Теперь озадачен мужчина, хитрая улыбка покинула лицо, но его рука все так же поднята в приглашающем жесте, и мама, буркнув извинения, скрывается внутри дома, оставив за Боссом право легко отмахнуться на ее слова и пожать плечами:
— Не обращай внимания, Матвей. Это у нас игры такие — брачные. В птички! — И снова поймав маму за плечо, когда хозяин отвлекается на своих людей: — Поверь мне, Валюша, это Восток. Лучше, если тебя здесь будут воспринимать, как мою женщину. Да и мне спокойнее, пока вы тут без меня с Женечкой…
— Чт-то?
— Ну, не упрямься. Давай помогу снять плащ. И чего разнервничалась, спрашивается?
— Сумасшествие какое-то… — как-то потерянно отвечает мама, послушно отдаваясь рукам Босса. — Рома, — поднимает к мужчине все еще смущенное лицо, — кажется, я не одета для такого дома. Я ведь с работы.
— Не бери в голову, Валентина, это мне переживать нужно, не тебе.
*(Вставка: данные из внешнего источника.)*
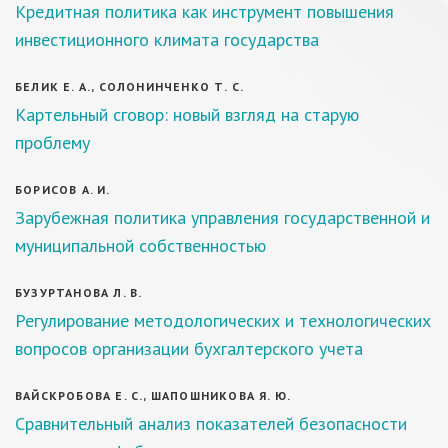
Кредитная политика как инструмент повышения
инвестиционного климата государства
БЕЛИК Е. А., СОЛОНИНЧЕНКО Т. С.
Картельный сговор: новый взгляд на старую
проблему
БОРИСОВ А. И.
Зарубежная политика управления государственной и
муниципальной собственностью
БУЗУРТАНОВА Л. В.
Регулирование методологических и технологических
вопросов организации бухгалтерского учета
ВАЙСКРОБОВА Е. С., ШАПОШНИКОВА Я. Ю.
Сравнительный анализ показателей безопасности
Скажут люди, что я жадный, — поясняет на ее удивленный взгляд, — а я не жадный, правда, Валь! Вот совсем! Дай только сил с нашими детьми разобраться. Так что выше голову и чувствуй себя королевой, — тебе по положению положено!
Я тоже раздеваюсь, едва ли замечая богатое убранство дома, выдержанное в светло-золотых тонах. Сбрасываю с головы капюшон, поправляю волосы…
— Рад тебя видеть в своем доме, Кунсулу! Так вот ты какая… — оказывается рядом Матвей, но я не сразу понимаю, что слова мужчины обращены ко мне, поэтому ответная улыбка получается откровенно натянутой.
— Роман Сергеевич! — обращаюсь к Градову, пользуясь тем, что он сам провожает нас с мамой в парадную столовую, прежде чем уединиться с хозяином в его кабинете. — Я так боюсь, что будет поздно, и Илья пострадает! Что же мы тянем? Ведь это, — обвожу рукой вокруг, — совсем не важно!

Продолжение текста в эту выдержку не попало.